Publisher does not support the Fluid field type. Please do not contact asking when support will be available.

If you purchased an add-on from expressionengine.com, be sure to visit boldminded.com/claim to add the license to your account here on boldminded.com.

Ticket: Generating sitemap.xml - best practices / guidance?

Status Resolved
Add-on / Version Publisher 1.6.2
Severity
EE Version 2.9.3

Gavin Lawrie

Apr 10, 2015

Is there a best-practice with regard to generation of sitemap.xml files?

I’m generating a simple sitemap from NavEE using Google Sitemap Lite (1.11).

Without publisher the URL for the sitemap file was http://v7a.2gc.org/sitemap but if I hit this from a non-browser (e.g. curl) with Publisher enabled I get no result.  To get a result I need to specify a language code - so curl http://v7a.2gc.org/en/sitemap delivers a sitemap file that looks a bit like this:

<urlset >
<url>
<loc>http://v7a.2gc.org/en/</loc>
<lastmod>2015-04-10</lastmod>
<changefreq>weekly</changefreq>
<priority>1</priority>
</url>
<url>
<loc>http://v7a.2gc.org/en/pages/about-us</loc>
<lastmod>2015-04-10</lastmod>
<changefreq>weekly</changefreq>
<priority>0.8</priority>
</url>

If I change the language code in the URL used for curl the language code in the sitemap changes accordingly.

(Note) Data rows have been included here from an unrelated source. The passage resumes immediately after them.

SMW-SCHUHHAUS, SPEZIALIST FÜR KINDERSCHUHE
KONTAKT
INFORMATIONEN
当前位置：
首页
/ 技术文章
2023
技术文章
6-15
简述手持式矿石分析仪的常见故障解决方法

If I try and do the same with a browser rather than curl the non-language URL is rewritten with a language code inserted: I’m guessing the one that was in force last time the site was opened in that browser.

A few questions arise.

1) What happens when google crawler hits the site?  The robots text file currently has the unadorned sitemap url (e.g. http://v7a.2gc.org/sitemap) - what will the site return to google?
2) Should I change the sitemap URL in robots.txt to include a language - if so presumably just one (the default) or should I create a sitemap index file and put in a sitemap URL for each language option?
3) I don’t use URL translation currently, but if I did, would these answers change?

Thanks a lot for your thoughts on this.

#1

BoldMinded (Brian)

I honestly do not know how Google will handle this. Have you googled best practices for creating sitemaps on multi-lingual sites?

#2

Gavin Lawrie

OK, was hoping to avoid if answers already known. Well it turns out to be quite simple in theory, but would value help in practice…

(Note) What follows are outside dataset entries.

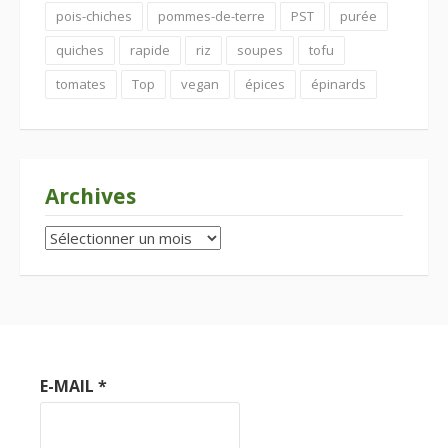
pois-chiches
pommes-de-terre
PST
purée
quiches
rapide
riz
soupes
tofu
tomates
Top
vegan
épices
épinards
Archives
Archives
E-MAIL
*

Seems to be two parts to this, as regards Google.

First, it would seem that normal / typical Publisher users need to put in hreflang= statements in the meta data for every page that has multiple translations, to tell Google that there are multiple translations of the page that basically contain same content but are targeted at different language groups. The format of the required tags is as follows:

<link rel=”alternate” href=”http://example.com/ar/category/page” hreflang=”ar” />
<link rel=”alternate” href=”http://example.com/fr/category/page” hreflang=”fr” />
<link rel=”alternate” href=”http://example.com/en/category/page” hreflang=”en” />
<link rel=”alternate” href=”http://example.com/en/category/page” hreflang=”x-default” />

The above example would tell google that there are three versions of the page (for AR / FR / EN) and to build search results for each language accordingly. Further, if someone searches with a language preference that is not covered (e.g. en-GB) then give them results based on the /en/ version of the site.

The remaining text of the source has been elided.